**Required action**
Scan the data beneath this task and copy each line that includes "left".
*** Provided material Section Begins ***
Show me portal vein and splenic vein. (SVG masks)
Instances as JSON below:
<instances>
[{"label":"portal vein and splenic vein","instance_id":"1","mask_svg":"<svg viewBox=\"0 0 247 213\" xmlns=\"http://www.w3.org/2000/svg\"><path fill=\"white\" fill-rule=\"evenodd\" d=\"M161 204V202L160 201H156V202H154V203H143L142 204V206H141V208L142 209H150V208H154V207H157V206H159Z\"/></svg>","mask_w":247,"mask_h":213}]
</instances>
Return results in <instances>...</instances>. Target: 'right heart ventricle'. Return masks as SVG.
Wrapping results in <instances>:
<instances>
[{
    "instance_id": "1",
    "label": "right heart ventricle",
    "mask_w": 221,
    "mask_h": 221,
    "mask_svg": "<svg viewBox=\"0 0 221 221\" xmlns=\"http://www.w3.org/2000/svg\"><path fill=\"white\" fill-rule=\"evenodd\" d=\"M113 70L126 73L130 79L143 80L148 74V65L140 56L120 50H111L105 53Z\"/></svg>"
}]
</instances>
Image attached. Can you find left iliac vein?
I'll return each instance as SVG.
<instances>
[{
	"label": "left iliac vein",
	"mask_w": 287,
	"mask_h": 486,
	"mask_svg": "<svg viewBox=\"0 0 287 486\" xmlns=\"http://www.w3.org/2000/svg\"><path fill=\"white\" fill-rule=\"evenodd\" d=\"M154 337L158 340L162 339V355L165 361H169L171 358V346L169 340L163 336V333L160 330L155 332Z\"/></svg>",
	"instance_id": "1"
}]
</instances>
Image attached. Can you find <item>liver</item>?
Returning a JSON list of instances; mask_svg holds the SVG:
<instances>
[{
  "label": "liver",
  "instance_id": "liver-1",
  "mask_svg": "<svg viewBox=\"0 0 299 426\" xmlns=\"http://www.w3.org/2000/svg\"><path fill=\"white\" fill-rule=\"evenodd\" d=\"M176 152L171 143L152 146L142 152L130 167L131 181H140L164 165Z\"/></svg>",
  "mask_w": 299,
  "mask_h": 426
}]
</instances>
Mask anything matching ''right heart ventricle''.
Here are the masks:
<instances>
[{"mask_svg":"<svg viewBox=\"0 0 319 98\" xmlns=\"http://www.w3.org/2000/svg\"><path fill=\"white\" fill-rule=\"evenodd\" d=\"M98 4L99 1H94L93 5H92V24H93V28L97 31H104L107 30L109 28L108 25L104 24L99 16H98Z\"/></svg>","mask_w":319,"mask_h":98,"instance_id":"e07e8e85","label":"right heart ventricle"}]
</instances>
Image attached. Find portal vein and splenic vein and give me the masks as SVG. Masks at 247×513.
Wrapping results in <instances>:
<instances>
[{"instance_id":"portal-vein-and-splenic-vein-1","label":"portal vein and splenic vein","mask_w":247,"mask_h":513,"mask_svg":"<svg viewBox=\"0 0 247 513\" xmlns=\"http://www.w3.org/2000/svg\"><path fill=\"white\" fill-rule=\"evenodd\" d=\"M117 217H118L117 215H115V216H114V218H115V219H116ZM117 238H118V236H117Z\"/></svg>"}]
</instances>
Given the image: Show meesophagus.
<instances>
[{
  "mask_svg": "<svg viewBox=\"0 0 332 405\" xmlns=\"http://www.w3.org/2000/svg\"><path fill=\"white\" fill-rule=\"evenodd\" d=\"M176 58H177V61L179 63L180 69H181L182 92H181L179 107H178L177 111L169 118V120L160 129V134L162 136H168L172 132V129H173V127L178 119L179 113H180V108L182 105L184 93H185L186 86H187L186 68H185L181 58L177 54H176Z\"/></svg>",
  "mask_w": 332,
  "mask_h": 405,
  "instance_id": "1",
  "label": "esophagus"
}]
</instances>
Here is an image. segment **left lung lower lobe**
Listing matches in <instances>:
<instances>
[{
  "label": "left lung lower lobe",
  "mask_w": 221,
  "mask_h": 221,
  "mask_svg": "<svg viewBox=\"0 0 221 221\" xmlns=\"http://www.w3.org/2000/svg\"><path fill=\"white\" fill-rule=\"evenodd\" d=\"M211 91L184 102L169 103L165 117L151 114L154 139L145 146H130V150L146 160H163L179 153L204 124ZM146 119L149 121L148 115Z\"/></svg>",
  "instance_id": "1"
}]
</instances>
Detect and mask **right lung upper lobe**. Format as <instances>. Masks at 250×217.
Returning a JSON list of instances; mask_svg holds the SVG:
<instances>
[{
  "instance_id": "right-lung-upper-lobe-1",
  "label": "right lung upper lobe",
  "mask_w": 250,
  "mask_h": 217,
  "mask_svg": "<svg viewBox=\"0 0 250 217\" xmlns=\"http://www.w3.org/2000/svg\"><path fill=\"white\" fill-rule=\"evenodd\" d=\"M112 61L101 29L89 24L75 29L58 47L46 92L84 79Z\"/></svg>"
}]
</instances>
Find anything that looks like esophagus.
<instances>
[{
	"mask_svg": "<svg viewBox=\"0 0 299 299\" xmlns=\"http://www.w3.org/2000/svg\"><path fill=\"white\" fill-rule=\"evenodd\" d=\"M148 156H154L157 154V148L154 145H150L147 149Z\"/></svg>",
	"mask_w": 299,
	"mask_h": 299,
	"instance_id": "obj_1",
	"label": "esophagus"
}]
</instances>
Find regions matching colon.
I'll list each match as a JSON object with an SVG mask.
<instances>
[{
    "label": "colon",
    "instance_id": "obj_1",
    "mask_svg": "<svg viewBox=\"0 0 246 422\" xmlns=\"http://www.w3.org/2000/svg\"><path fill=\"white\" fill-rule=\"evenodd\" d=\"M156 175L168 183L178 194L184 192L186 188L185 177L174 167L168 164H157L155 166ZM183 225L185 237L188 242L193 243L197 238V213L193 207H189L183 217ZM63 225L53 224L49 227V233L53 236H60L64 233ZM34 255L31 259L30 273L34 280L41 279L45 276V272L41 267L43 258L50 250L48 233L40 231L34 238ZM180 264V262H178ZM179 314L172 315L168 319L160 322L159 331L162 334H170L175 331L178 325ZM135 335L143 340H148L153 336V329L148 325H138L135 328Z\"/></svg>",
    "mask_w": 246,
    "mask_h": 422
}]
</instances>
*** Provided material Section Ends ***
**Your response**
Image attached. Can you find left iliac vein?
	"label": "left iliac vein",
Here is an image. segment **left lung lower lobe**
  "label": "left lung lower lobe",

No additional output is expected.